Ubinas: the evolution of the historically most active volcano in southern Peru

  • Jean-Claude Thouret
  • Marco Rivera
  • Gerhard Wörner
  • Marie-Christine Gerbe
  • Anthony Finizola
  • Michel Fornari
  • Katherine Gonzales
Research Article

Abstract

Ubinas volcano has had 23 degassing and ashfall episodes since A.D. 1550, making it the historically most active volcano in southern Peru. Based on fieldwork, on interpretation of aerial photographs and satellite images, and on radiometric ages, the eruptive history of Ubinas is divided into two major periods. Ubinas I (Middle Pleistocene >376 ka) is characterized by lava flow activity that formed the lower part of the edifice. This edifice collapsed and resulted in a debris-avalanche deposit distributed as far as 12 km downstream the Rio Ubinas. Non-welded ignimbrites were erupted subsequently and ponded to a thickness of 150 m as far as 7 km south of the summit. These eruptions probably left a small collapse caldera on the summit of Ubinas I. A 100-m-thick sequence of ash-and-pumice flow deposits followed, filling paleo-valleys 6 km from the summit. Ubinas II, 376 ky to present comprises several stages. The summit cone was built by andesite and dacite flows between 376 and 142 ky. A series of domes grew on the southern flank and the largest one was dated at 250 ky; block-and-ash flow deposits from these domes filled the upper Rio Ubinas valley 10 km to the south. The summit caldera was formed between 25 and 9.7 ky. Ash-flow deposits and two Plinian deposits reflect explosive eruptions of more differentiated magmas. A debris-avalanche deposit (about 1.2 km3) formed hummocks at the base of the 1,000-m-high, fractured and unstable south flank before 3.6 ka. Countless explosive events took place inside the summit caldera during the last 9.7 ky. The last Plinian eruption, dated A.D.1000–1160, produced an andesitic pumice-fall deposit, which achieved a thickness of 25 cm 40 km SE of the summit. Minor eruptions since then show phreatomagmatic characteristics and a wide range in composition (mafic to rhyolitic): the events reported since A.D. 1550 include many degassing episodes, four moderate (VEI 2–3) eruptions, and one VEI 3 eruption in A.D. 1667.

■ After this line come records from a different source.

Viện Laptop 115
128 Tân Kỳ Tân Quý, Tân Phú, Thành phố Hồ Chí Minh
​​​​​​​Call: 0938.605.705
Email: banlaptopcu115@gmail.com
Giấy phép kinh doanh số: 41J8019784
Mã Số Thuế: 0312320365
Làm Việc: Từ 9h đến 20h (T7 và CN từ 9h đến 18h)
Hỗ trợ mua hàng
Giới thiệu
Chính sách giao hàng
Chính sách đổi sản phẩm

Ubinas erupted high-K, calc-alkaline magmas (SiO2=56 to 71%). Magmatic processes include fractional crystallization and mixing of deeply derived mafic andesites in a shallow magma chamber. Parent magmas have been relatively homogeneous through time but reflect variable conditions of deep-crustal assimilation, as shown in the large variations in Sr/Y and LREE/HREE. Depleted HREE and Y values in some lavas, mostly late mafic rocks, suggest contamination of magmas near the base of the >60-km-thick continental crust. The most recently erupted products (mostly scoria) show a wide range in composition and a trend towards more mafic magmas.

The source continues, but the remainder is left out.